Very few reputations survive without being scalded by Ferguson in his just-released autobiography, entitled, aptly enough, My Autobiography. (Some have suggested that the title of the book should really be Settling Scores: I can't understand why they didn't go for Adding Insult to Injury Time. Also, I notice that he dropped his knightly appellation on the front of the book, preferring to be plain Alex. Pray, why the bashfulness all of a sudden, Sir A?)
As a Manchester City supporter, I have a soft spot for Sir Alex. He gave focus and meaning to our partisan feelings.
He was a paragon, a man we could both hate and envy. A man who represented success and stability.
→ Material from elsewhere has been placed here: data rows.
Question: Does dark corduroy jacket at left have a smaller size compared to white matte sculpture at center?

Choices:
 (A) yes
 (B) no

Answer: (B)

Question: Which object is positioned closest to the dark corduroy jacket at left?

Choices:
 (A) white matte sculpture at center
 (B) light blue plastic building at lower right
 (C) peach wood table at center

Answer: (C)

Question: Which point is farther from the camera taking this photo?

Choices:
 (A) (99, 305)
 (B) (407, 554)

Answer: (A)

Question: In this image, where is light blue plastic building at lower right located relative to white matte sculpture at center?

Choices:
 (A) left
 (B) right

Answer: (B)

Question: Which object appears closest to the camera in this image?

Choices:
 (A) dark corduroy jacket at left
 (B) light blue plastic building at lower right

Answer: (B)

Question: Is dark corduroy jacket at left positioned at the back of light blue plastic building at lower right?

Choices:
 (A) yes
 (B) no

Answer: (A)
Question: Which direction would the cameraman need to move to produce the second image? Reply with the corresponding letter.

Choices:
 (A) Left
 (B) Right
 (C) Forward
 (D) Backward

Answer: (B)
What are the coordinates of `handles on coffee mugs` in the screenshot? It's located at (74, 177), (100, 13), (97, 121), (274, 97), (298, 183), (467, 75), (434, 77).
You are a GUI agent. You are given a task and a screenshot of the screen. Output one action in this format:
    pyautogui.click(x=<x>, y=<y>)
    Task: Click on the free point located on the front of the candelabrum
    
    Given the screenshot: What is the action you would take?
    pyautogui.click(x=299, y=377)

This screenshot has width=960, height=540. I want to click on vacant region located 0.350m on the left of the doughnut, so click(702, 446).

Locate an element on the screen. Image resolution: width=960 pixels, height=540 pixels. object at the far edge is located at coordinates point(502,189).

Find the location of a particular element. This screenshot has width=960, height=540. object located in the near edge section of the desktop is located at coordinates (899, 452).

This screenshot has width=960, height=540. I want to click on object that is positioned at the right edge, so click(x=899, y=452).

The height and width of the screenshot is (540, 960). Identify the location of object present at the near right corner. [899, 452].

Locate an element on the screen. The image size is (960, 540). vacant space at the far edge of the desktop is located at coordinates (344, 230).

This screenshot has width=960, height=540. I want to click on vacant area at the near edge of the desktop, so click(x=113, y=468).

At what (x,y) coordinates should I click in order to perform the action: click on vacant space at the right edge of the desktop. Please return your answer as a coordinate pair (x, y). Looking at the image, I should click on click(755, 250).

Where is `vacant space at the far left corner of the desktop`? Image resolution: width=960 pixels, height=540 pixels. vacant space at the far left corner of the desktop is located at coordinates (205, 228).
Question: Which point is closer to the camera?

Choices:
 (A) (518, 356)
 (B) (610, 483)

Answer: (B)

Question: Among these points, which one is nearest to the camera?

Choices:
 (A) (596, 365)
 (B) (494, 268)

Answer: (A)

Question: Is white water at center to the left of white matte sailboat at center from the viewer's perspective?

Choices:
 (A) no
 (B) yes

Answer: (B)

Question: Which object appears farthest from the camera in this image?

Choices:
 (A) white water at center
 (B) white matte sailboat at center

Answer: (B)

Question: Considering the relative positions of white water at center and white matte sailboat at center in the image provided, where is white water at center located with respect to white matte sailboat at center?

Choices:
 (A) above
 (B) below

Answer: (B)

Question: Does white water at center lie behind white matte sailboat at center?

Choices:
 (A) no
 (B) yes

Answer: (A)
A man who took great delight in his superiority. And who among us can blame him for that?
I'm not exactly saying that we miss him, but the reaction to his autobiography has reminded me of the passion he inspires in both followers and adversaries and how, in this image-managed, corporate-speak world, that is surely no bad thing?
Graham Taylor said on the radio that if you are going to write an autobiography, it has to be a truthful account and that, if you do tell the truth (at least, the truth as far as you see it), some people are going to be hurt and/or furious.
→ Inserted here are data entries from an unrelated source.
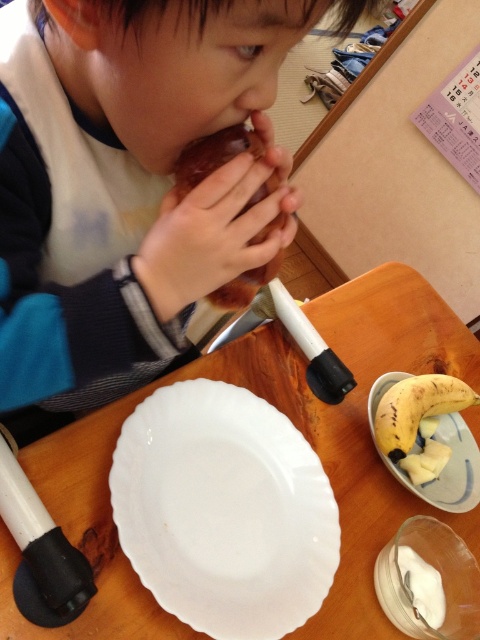 Can you confirm if matte brown donut at upper left is wider than white glossy platter at lower center?

Yes, matte brown donut at upper left is wider than white glossy platter at lower center.

Is matte brown donut at upper left to the right of white glossy platter at lower center from the viewer's perspective?

No, matte brown donut at upper left is not to the right of white glossy platter at lower center.

Which is behind, point (92, 168) or point (263, 403)?

Point (263, 403)

At what (x,y) coordinates should I click in order to perform the action: click on matte brown donut at upper left. Please return your answer as a coordinate pair (x, y). Looking at the image, I should click on (129, 179).

Does matte brown donut at upper left appear under chocolate cake at center?

Yes, matte brown donut at upper left is below chocolate cake at center.

Is matte brown donut at upper left further to camera compared to chocolate cake at center?

That is False.

Where is `matte brown donut at upper left`? The height and width of the screenshot is (640, 480). matte brown donut at upper left is located at coordinates (129, 179).

Based on the photo, who is lower down, matte brown donut at upper left or wooden table at center?

wooden table at center is below.

Image resolution: width=480 pixels, height=640 pixels. What are the coordinates of `matte brown donut at upper left` in the screenshot? It's located at (129, 179). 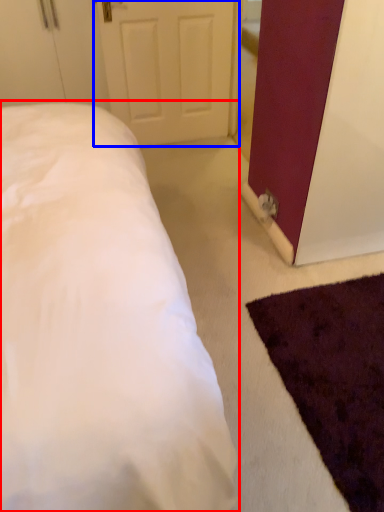 Question: Which object is further to the camera taking this photo, bed (highlighted by a red box) or door (highlighted by a blue box)?

Choices:
 (A) bed
 (B) door

Answer: (B)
Taylor is right: so many life stories of sports figures are edited, air-brushed and manicured within an inch of their lives that it's refreshing to see raw opinions dispensed by such an illustrious figure as Sir Alex.
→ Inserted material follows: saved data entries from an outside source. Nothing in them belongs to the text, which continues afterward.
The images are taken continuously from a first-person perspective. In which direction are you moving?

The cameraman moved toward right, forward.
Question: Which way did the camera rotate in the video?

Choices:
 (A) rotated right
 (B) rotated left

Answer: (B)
With his career now behind him, Ferguson has the luxury of not worrying what anyone in the game thinks of him.
Stiffened by the unshakeable belief in his own virtue, Ferguson won't be concerned by the ex-players who have already taken exception to his criticism. And nor should we. (Roy Keane, a man lucky to escape a GBH charge for the tackle that ended Alf-Inge Haaland's career in 2001, is a particularly unreliable witness.)
I was more interested in Ferguson's take on politics and his association with the Labour Party, which developed in his early career as a shop steward in the shipyards of Govan.
He was more Brownite than Blairite – I cannot imagine what attracted Ferguson to the ruthlessly single-minded, control-freak Scot – and he says his natural position is on the left of the party. It is admirable that his conviction hasn't changed with all the wealth and success he accumulated.
"In my youth," he writes, "I acquired not so much a range of ideological views as a way of seeing life, a set of values."
Most books of this genre are written to a formula, more auto than biography, so whatever you think of Ferguson – and this is a difficult sentiment for me to express – it's good to have him back in our lives.